Using the entries below, quote exactly the span of lines that begins with the line containing "INSTITUCIONAL" and ends with the final line.

> [Information shown]:
______

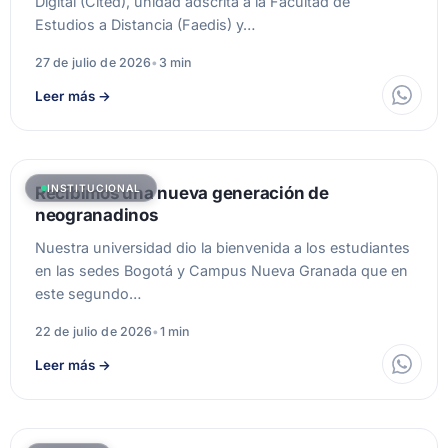
Digital (Cited), unidad adscrita a la Facultad de
Estudios a Distancia (Faedis) y…
27 de julio de 2026
•
3 min
Leer más
→
INSTITUCIONAL
Recibimos una nueva generación de
neogranadinos
Nuestra universidad dio la bienvenida a los estudiantes
en las sedes Bogotá y Campus Nueva Granada que en
este segundo…
22 de julio de 2026
•
1 min
Leer más
→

______

> [Problem solution]:
INSTITUCIONAL
Recibimos una nueva generación de
neogranadinos
Nuestra universidad dio la bienvenida a los estudiantes
en las sedes Bogotá y Campus Nueva Granada que en
este segundo…
22 de julio de 2026
•
1 min
Leer más
→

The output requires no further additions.